Invention disclosures should trigger Export Control Reviews when:
The disclosure indicates “dual use” concerns under the EAR:
- Such as: Biomedical sciences, computer sciences, space or space launch sciences, or any engineering or scientific discipline? (Including but not limited to: Chemical, Electrical, Semiconductor, Material Science, Physics, Mechanical, Geophysical, Marine, Astronomy, Nuclear, Artificial Intelligence, Robotics).
The invention may have direct defense applications under the ITAR:
- This includes any item (equipment, instruments, materials, software, and/or technical) specifically designed, developed or modified for military, crime enforcement or other defense-related applications)
All potential counter parties (e.g. MTAs/CDAs) and/or licensees & business partners should be screened against watch listed entities/persons in advance of item being transferred.
Software intended to be commercially licensed is not released into public domain. Licensing to an international person or entity requires prior U.S. Government Watch-list screening, regardless of export control classification.

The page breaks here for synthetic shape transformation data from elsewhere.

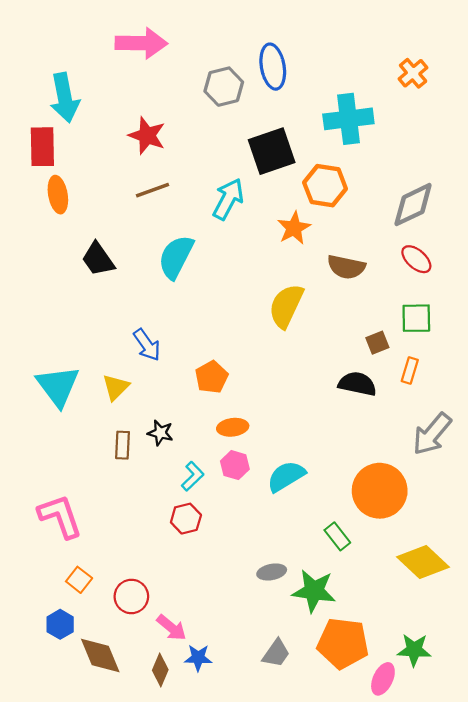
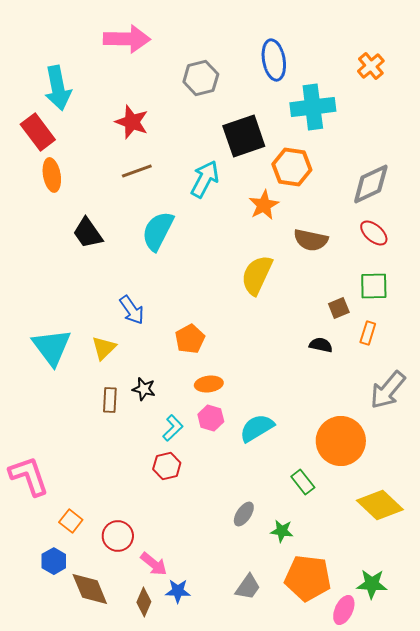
blue ellipse: (273, 67) -> (274, 60), moved
red rectangle: (42, 147) -> (38, 132), turned -36
black semicircle: (357, 384) -> (321, 345), size x0.7
pink L-shape: (60, 516) -> (29, 476), moved
gray ellipse: (272, 572) -> (244, 514), turned -45
green star: (314, 591) -> (282, 531), size x0.6

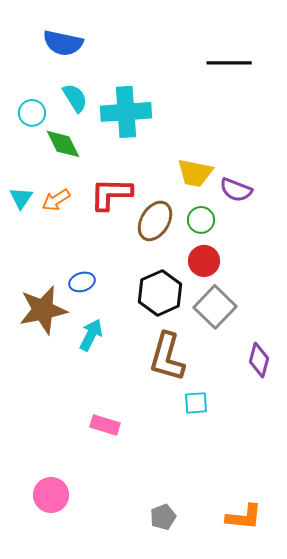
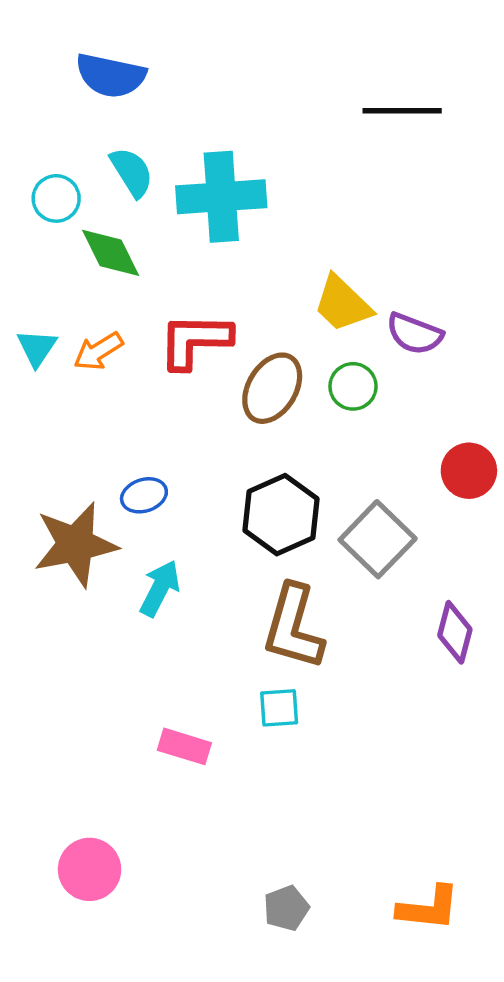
yellow trapezoid: (195, 173) -> (342, 304), turned 33
red circle: (204, 261) -> (469, 471), moved
cyan square: (196, 403) -> (279, 708), moved

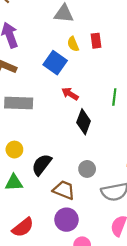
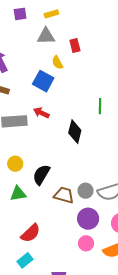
red rectangle: (96, 41) -> (75, 45), moved
red arrow: (70, 94) -> (41, 113), moved
gray circle: (87, 169) -> (85, 191), moved
purple circle: (66, 220) -> (88, 219), moved

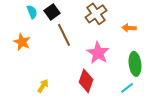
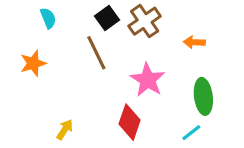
black square: (52, 12) -> (107, 18), moved
orange star: (22, 42) -> (33, 63), turned 30

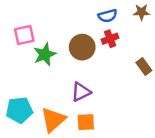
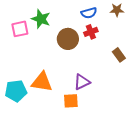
green star: (45, 54) -> (41, 19), moved, turned -30
purple triangle: (81, 92) -> (82, 82), moved
orange triangle: (53, 120) -> (42, 82), moved, turned 50

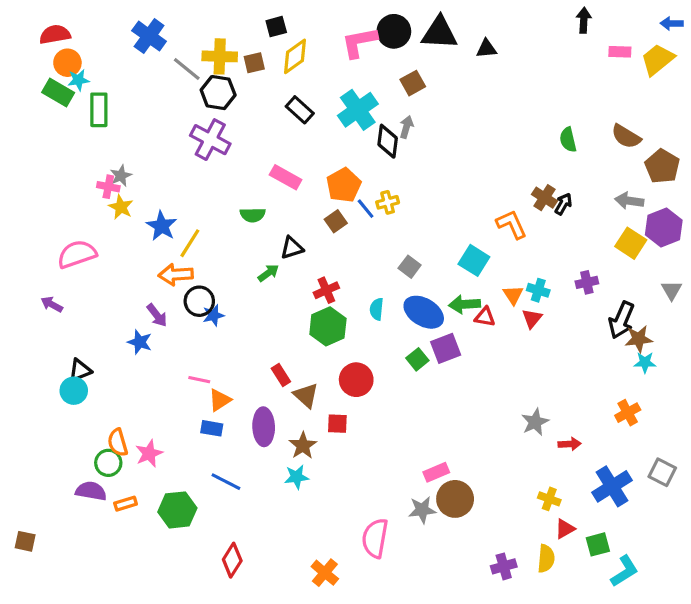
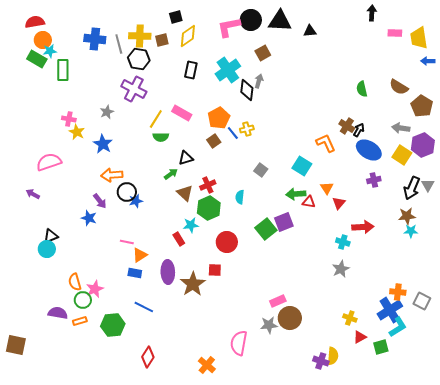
blue arrow: (672, 23) -> (428, 61), moved
blue cross: (149, 36) -> (95, 39), moved, turned -30
yellow trapezoid: (657, 60) -> (419, 38), turned -60
gray line: (187, 69) -> (119, 44), turned 36
black rectangle: (300, 110) -> (191, 70), turned 60
gray star: (121, 176) -> (107, 112), moved
yellow line: (190, 243) -> (156, 119), moved
cyan cross: (538, 290) -> (343, 242), moved
blue ellipse: (424, 312) -> (369, 150), moved
black arrow: (621, 320) -> (412, 188), moved
green square: (417, 359) -> (266, 229), size x1.5
brown triangle: (306, 395) -> (185, 193), moved
orange cross: (628, 413) -> (398, 292), moved, turned 35
red arrow: (570, 444) -> (363, 227), moved, size x1.5
brown star: (303, 446) -> (193, 284), size x1.4
green circle: (108, 463) -> (83, 300), moved
cyan star: (297, 477) -> (191, 225), moved
brown square: (25, 541) -> (16, 345), size x1.5
yellow semicircle: (546, 559) -> (333, 356), moved
purple cross: (504, 566) -> (321, 361), turned 35
cyan L-shape: (625, 571) -> (398, 327), moved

Screening requirement still applies where the PI requires registration for use of the software (e.g. to maintain version control and track user identity), but is not commercializing it through the licensing process or otherwise charging for it.
Non-Disclosure Agreements (NDAs); Material Transfer Agreements (MTAs)
Incoming NDAs may contribute export controlled information that the PI and the University should be aware of in advance of any information transfer. Likewise, incoming MTAs may contribute export controlled items. If the item or information is proprietary and export controlled, it may require special security measures such as a Technology Control Plan (TCP)
- Solution: Incorporate language into incoming or mutual NDAs and MTAs that require any agreement Party to provide UNCG with advance notification (ideally at least 30 days) of intention to transfer an export controlled information or item under one of these instruments.
- Additional Agreement Clauses:
“Notwithstanding anything else in this Agreement, the Parties will not export or re-export any commodities, technology, software, or data, in violation of any laws or regulations of the United States of America.”
“Each Party agrees to comply with all export laws and regulations of the United States applicable to any information disclosed hereunder. Either Party reserves the right to decline the receipt of information in the form of technology or technical data identified on any US export control list, including the Commerce Control List (CCL) at 15 CFR 774, the US Munitions List at 22 CFR 121, and the Nuclear Regulatory Commission export control lists at 10 CFR 110 and 10 CFR 810.”
University Startups and Leases to External Third Parties
- Spin-off entities off may conduct export controlled work or undertake research which has an export controlled component to it.
- Recommendation: University should legally insulate itself by going on record as not being responsible for the entity’s export control compliance; particularly where a University PI is involved in the spin-off as a separate outside activity.
- Leasing transactions: in the event that University leases laboratory or office space to an external third party, University should insulate itself from that party’s export compliance responsibilities.
- Recommendation: Incorporate language in any leasehold agreement that specifically frames export control compliance and responsibility as the tenant’s (not University’s) obligation.